Kjetil Løvvik

Personal information
- Full name: Kjetil Løvvik
- Date of birth: October 16, 1972 (age 53)
- Place of birth: Haugesund, Norway
- Position: Striker

Senior career*
- Years: Team / Apps / (Gls)
- Skjold
- Nord
- 1995: Haugesund / 14 / (8)
- 1996–1999: Brann / 61 / (39)
- 1996: → Vålerenga (loan) / 25 / (0)
- 1999–2003: Grasshoppers / 6 / (1)
- 2000–2002: → Lyn (loan) / 65 / (13)
- 2003–2004: Stord/Moster

= Kjetil Løvvik =

Norwegian footballer (born 1972)

Kjetil Løvvik (born 16 October 1972) is a retired Norwegian footballer.

He played for Skjold IL, SK Nord and FK Haugesund in his early career, before being sold to SK Brann in 1996. He was loaned out to Vålerenga for a period before making a breakthrough in Brann, and was sold in July 1999 to Grasshopper Club Zürich. His seldom played first-team football there, and was loaned out to FK Lyn. In the seasons 2000, 2001 and 2002 he played 65 league games and scored 13 goals.

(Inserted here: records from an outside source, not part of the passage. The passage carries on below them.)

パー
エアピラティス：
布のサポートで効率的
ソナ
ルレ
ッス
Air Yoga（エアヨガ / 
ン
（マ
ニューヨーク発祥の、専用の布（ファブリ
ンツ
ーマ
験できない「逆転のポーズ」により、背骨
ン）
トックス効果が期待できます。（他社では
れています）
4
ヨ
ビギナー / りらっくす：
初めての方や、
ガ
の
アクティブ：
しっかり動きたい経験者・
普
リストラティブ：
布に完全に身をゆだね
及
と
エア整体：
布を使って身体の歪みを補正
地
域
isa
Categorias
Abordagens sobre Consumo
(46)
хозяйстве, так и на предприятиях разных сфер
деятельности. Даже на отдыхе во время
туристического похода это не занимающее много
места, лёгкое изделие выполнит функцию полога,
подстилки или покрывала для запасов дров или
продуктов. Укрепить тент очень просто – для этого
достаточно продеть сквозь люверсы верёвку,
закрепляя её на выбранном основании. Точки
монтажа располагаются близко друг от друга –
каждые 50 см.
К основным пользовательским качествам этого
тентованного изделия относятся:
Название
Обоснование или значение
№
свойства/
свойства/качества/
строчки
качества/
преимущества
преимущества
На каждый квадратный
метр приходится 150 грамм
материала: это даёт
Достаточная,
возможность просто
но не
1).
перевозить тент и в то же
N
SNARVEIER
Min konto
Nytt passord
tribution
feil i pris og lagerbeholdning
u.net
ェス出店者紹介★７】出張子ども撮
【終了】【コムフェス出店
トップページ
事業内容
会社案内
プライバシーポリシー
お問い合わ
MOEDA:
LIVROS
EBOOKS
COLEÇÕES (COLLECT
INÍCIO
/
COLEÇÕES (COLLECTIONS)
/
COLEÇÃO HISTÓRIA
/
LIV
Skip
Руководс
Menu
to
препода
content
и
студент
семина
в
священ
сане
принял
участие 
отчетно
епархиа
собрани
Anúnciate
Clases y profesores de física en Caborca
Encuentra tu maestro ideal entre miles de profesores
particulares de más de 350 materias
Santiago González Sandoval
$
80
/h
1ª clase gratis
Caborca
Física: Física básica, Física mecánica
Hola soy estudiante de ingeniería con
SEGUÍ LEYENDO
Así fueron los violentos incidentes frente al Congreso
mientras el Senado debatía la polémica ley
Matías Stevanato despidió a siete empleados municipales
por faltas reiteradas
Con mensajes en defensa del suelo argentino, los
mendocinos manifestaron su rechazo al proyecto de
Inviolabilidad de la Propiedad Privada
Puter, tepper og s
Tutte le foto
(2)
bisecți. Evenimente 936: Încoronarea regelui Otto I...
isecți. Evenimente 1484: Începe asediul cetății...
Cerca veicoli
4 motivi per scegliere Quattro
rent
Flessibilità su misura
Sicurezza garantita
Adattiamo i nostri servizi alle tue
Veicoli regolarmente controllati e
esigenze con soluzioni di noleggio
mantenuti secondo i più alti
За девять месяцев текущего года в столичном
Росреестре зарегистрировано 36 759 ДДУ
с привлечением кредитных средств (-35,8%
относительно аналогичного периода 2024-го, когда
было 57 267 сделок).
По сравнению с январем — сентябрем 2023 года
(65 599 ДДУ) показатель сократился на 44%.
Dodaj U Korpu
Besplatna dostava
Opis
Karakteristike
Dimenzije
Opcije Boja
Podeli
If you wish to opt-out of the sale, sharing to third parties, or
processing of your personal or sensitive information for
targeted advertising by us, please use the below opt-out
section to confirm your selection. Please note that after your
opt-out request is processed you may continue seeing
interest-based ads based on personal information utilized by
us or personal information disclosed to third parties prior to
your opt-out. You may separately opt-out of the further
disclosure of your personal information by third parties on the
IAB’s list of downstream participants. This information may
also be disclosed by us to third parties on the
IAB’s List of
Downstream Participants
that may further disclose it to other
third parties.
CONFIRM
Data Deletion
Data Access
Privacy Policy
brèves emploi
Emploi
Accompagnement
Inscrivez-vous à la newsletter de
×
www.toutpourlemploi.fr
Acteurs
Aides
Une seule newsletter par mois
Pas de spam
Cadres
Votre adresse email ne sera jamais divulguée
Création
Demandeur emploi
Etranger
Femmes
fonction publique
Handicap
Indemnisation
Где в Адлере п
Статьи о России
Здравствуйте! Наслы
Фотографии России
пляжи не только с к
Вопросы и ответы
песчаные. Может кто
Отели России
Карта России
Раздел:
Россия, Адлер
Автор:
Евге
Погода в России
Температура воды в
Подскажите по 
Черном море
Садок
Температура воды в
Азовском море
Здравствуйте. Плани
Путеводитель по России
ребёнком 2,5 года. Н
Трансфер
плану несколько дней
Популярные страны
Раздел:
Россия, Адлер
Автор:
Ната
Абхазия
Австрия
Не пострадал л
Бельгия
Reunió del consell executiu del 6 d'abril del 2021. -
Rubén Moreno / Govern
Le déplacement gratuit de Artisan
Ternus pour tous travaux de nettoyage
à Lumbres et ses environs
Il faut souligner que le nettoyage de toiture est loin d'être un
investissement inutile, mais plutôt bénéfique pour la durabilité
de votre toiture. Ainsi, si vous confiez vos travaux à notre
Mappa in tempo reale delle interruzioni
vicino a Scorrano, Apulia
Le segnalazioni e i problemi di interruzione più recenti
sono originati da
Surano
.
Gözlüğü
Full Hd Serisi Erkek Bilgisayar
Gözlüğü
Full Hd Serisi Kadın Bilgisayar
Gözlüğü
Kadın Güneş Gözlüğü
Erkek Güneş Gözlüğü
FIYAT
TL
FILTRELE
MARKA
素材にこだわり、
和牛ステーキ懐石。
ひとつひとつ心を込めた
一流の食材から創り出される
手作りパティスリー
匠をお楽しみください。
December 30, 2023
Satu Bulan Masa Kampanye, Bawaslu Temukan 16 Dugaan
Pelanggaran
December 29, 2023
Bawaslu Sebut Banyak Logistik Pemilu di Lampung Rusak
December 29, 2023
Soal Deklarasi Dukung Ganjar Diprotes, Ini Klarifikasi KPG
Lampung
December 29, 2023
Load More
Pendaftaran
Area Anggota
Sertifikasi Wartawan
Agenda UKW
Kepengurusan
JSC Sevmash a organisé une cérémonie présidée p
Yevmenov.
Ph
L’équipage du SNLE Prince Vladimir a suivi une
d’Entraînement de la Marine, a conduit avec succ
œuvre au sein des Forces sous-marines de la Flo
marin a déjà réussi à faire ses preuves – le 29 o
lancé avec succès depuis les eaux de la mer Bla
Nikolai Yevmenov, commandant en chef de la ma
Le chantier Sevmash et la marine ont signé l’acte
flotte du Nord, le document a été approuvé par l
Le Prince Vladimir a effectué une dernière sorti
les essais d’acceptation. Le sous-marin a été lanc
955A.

Around late 2002/early 2003, Løvvik invested together with football agent Terje Simonsen to form a new club in Stord, called Stord/Moster FK. In February 2003 Løvvik decided to cease his professional career to play for Stord/Moster in addition to owning the club. He lived in Oslo, but flew to Stord to play matches and became a prolific goalscorer. In 2004, he played less, and he retired after the season. By late 2005 his (and Simonsen's) involvement in Stord/Moster was over.